STORY OF THE SONG: 'Still Alive' and fighting HIV discrimination
Mel Cooke, Gleaner Writer
An advertisement which is currently being run on free-to-air television pushes the message of a non-discrimination policy on HIV. In the advertisement, someone who is visiting a business place notices a poster speaking to the issue and engages the proprietor about it.
Tanya Stephens addresses discrimination against persons with HIV in Still Alive, a track from her free 2010 album Infallible.
Significantly, the transmission is from a wanton woman to a faithful husband, a reversal of the perspective that would constantly maintain the male as the knave of the piece.
Also, in tackling HIV within marriage, Stephens takes the lyrical path much less travelled, departing from a more accustomed route of indiscriminate sexual behaviour such as that taken by I-Wayne in Can't Satisfy Her. On that 2004 track, I-Wayne speaks to disease transmission through informal prostitution ("Say she flirt with har boyfriend bredrin/Him have money an bling so she go bed wid him").

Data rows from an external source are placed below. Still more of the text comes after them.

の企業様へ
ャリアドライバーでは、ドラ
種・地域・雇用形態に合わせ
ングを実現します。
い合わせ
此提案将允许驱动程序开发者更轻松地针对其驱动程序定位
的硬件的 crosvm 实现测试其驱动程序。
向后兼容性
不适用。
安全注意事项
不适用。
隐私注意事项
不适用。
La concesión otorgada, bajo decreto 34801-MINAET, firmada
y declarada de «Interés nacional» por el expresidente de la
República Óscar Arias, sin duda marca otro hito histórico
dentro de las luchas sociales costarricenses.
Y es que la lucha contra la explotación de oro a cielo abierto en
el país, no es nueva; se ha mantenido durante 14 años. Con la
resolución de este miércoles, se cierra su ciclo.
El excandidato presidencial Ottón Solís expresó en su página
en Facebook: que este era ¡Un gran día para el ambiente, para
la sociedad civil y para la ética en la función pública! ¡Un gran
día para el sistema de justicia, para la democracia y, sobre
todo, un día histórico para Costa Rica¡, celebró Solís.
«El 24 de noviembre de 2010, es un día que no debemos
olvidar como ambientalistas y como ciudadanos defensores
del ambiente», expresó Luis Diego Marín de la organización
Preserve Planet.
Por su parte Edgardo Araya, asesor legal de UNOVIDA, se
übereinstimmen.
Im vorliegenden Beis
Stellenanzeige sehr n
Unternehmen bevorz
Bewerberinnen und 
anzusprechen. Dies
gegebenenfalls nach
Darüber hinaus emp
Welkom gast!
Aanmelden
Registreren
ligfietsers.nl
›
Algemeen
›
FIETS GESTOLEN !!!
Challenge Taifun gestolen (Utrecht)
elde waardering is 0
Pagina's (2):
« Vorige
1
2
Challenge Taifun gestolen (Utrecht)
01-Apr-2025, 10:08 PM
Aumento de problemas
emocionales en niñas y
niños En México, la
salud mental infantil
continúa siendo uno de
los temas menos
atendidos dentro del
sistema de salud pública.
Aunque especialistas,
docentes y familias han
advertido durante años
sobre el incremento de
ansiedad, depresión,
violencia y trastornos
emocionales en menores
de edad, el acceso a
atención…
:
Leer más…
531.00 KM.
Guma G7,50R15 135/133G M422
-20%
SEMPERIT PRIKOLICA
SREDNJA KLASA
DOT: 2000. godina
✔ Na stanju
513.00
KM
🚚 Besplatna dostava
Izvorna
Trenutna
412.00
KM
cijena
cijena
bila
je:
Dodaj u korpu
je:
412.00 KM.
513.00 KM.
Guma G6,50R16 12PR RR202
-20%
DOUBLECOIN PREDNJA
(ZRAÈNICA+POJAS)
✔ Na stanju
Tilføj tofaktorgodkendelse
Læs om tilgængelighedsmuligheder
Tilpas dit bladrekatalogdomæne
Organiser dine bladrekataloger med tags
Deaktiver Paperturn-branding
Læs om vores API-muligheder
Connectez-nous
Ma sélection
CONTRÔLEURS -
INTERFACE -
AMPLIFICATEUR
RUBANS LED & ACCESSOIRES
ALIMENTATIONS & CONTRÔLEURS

However, the result is "ketch disease now it started spreading/she start to seek penicillin she's dying".
So the setting - both workplace and marriage - in Stephens' Still Alive are different, but she goes further to make it personal by starting a conversation between employer and employee which allows Stephens to use 'I' to very good effect.
The song starts out with an extended talk, which sets the scene of a good man betrayed:
"Johnny was a good man
Had two kids and a beautiful wife
He loved her very much
She was the pride of his life
He would never do anything to cause her pain
Unfortunately for him though
She did not see it quite the same
Johnny was busy giving her everything he had to give
And in return she gave him a test that came back positive"
She then moves the setting from the home to the workplace, the 'suss' mill getting the word around very effectively:
"The news spread like wildfire and pretty soon
Johnny would walk through the door and he would empty the room
His boss said I would like to keep you Johnny
But my hands are tied
God knows I've tried
But no one wants to work by your side"
Then, before she moves from talking to singing, Stephens changes the voice of the song to Johnny, facilitating this by the boss asking Johnny "so tell me, what would you have me do?"
Johnny replies and says a lot, asking "how can you watch me live in pain if your love could heal me, touch me every day how can you not feel me?"
In the chorus, Johnny shows his fortitude, as "after everything I gave/I can't believe you're all digging my grave":
"While I'm still alive
With every day I live
I'm alive
With every breath I give
I'm alive ...
I'm still writing pages of testimony ...
I'm alive
And I'm not ready to go
I want everyone to know
That I'm still alive"
The message is very different from nearly a quarter century earlier when King Kong did AIDS on the Firehouse label for Osbourne 'King Tubby' Ruddock. Then, King Kong sang "AIDS a go roun'/tell Aunty Mary fi tell John Brown". It was perceived as a death sentence as "when AIDS take you only the morgue can take you/when AIDS take you nobody cyaa help you".